2. Foreground interest
Adding something into the foreground of your landscape image is one of the best ways to create a more dynamic image. A vibrant sunset over a body of shimmering water is beautiful and all, but add an interesting foreground element and viola, your capture is elevated to the next level. Suddenly your image has additional depth and tells more of a story.
Start by getting close to your foreground subject with a wide-angle lens. Alternatively, go above your foreground interest and angle the camera down slightly. You can also think about breaking your scene into three zones: Foreground, mid-ground and background. Try to have a visual component in all zones to help the viewer’s eye flow through the image.

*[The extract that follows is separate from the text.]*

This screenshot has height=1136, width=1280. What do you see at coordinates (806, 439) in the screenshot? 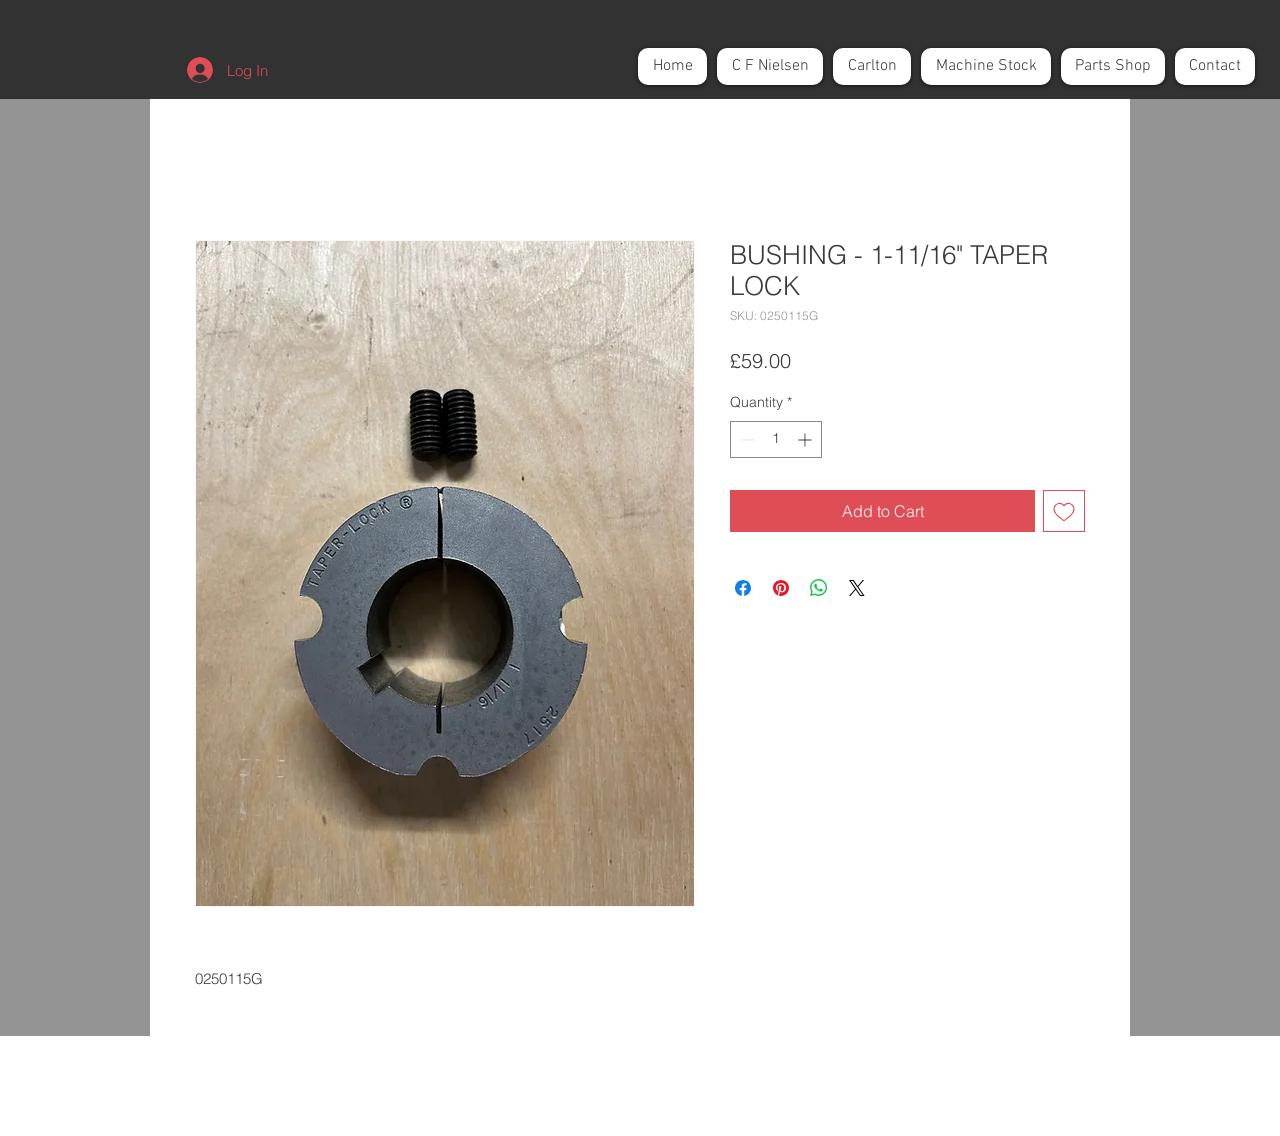 I see `[Increment]` at bounding box center [806, 439].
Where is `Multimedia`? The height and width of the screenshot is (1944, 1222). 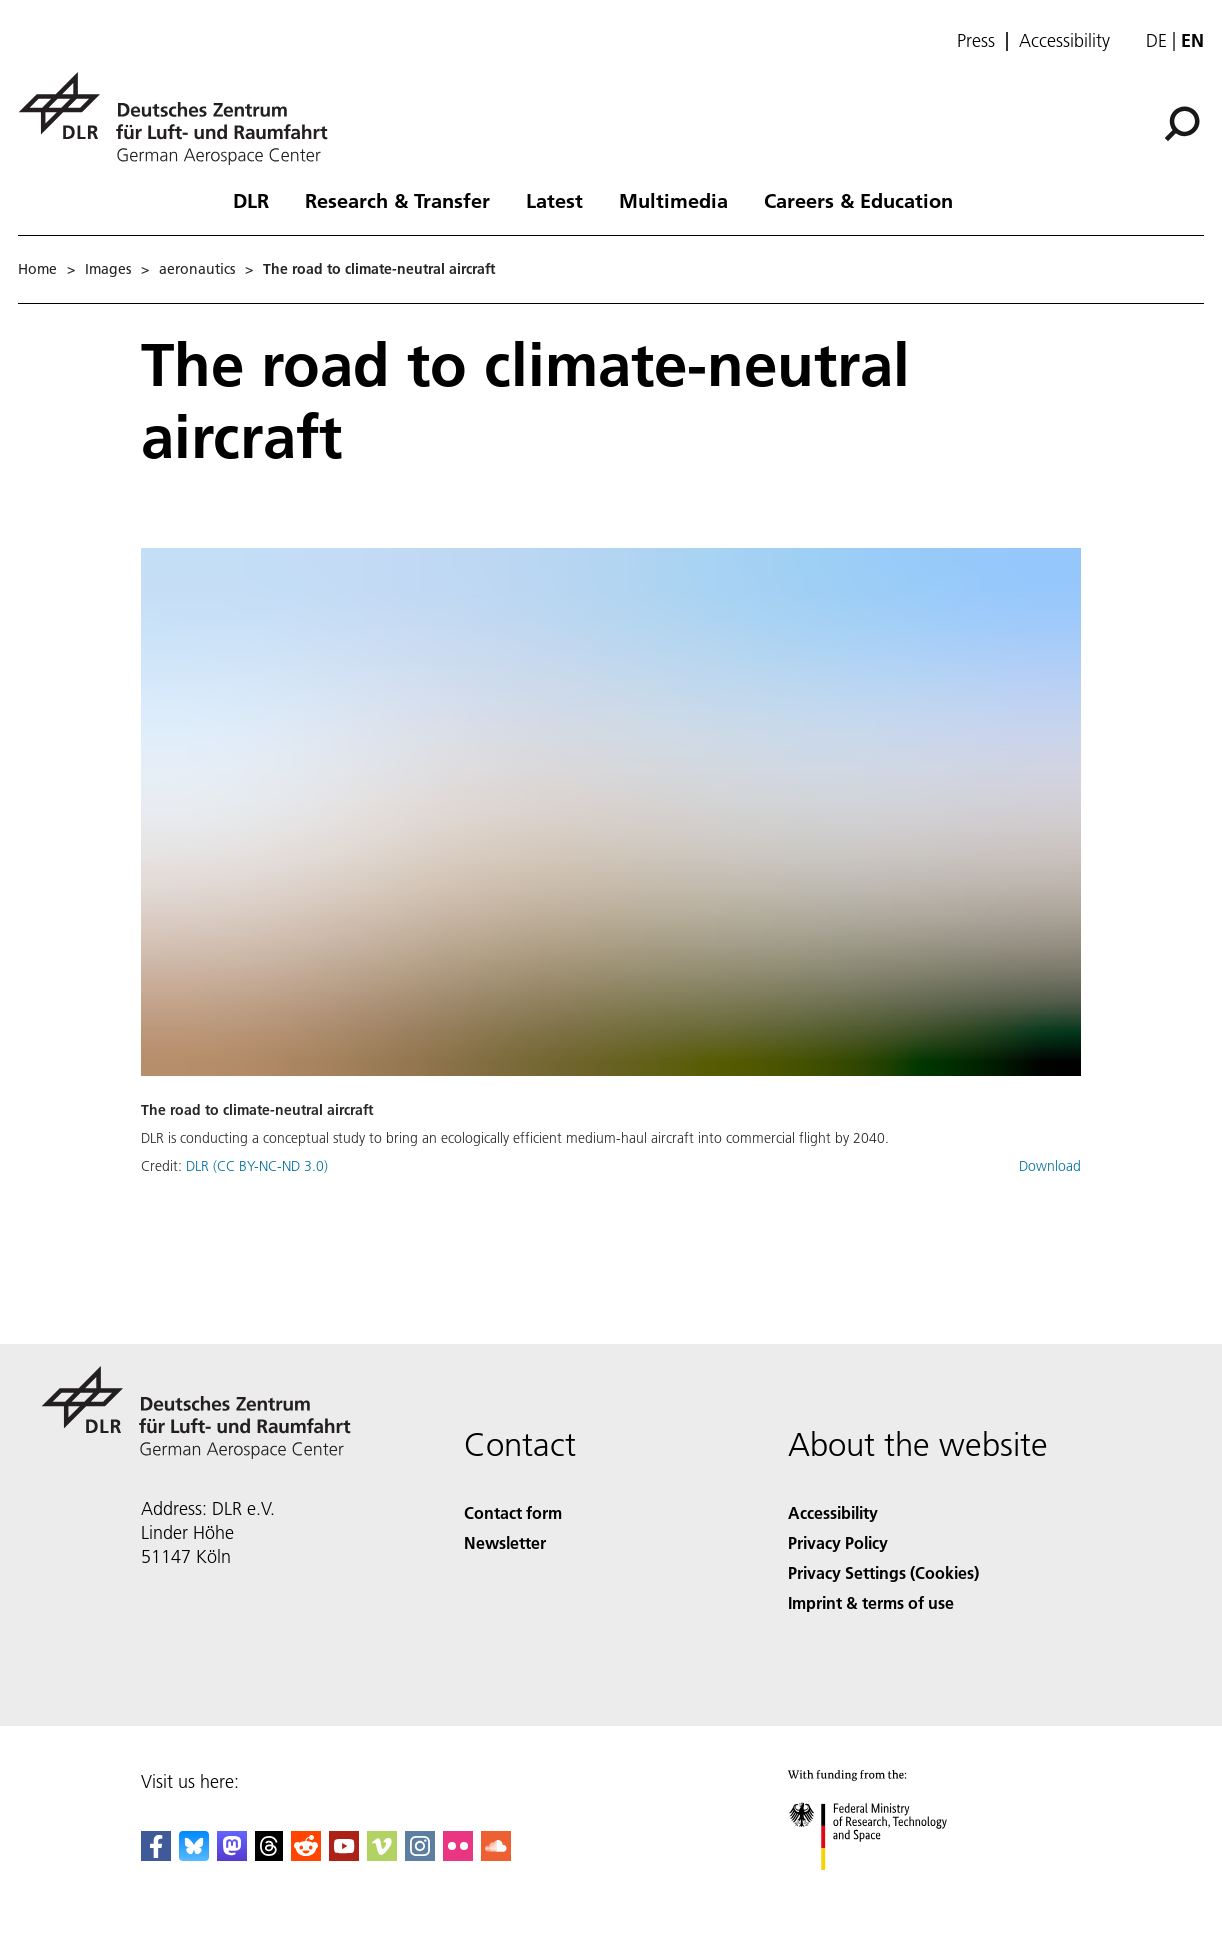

In the image below, I wanted to add in the reflections in the tidal pool to compliment the epic sunrise. I used my wide-angle lens, got low and tilted my camera down slightly in order to do so.
3. Selling your images
If you’re hoping to sell your images, it’s important to keep in mind the potential uses for them. Print media such as magazines, posters and books will always appreciate vertical options. Buyers will want a range of options when looking at your stock photos. Remember that they have different layouts to fill with content and not every image is going to be horizontal.
You can also use vertical images to leave negative space for text or other advertising. This will also help highlight your subject while making it easy for any editor to insert marketing materials as needed.
Finally, a vertical image on most social media forums will be more prominent when people are scrolling through images. This especially holds true for Instagram, where vertical images take up a lot more screen space than their horizontal counterparts.
So, if you’re one of the people that generally shoot horizontally, I challenge you to out and see what you can create in a vertical format. Look for vertical subjects that you want to isolate, or find interesting foreground elements to add depth to your image. And finally, if you’re hoping to sell your photos, don’t forget to think about what others might need when looking through your images.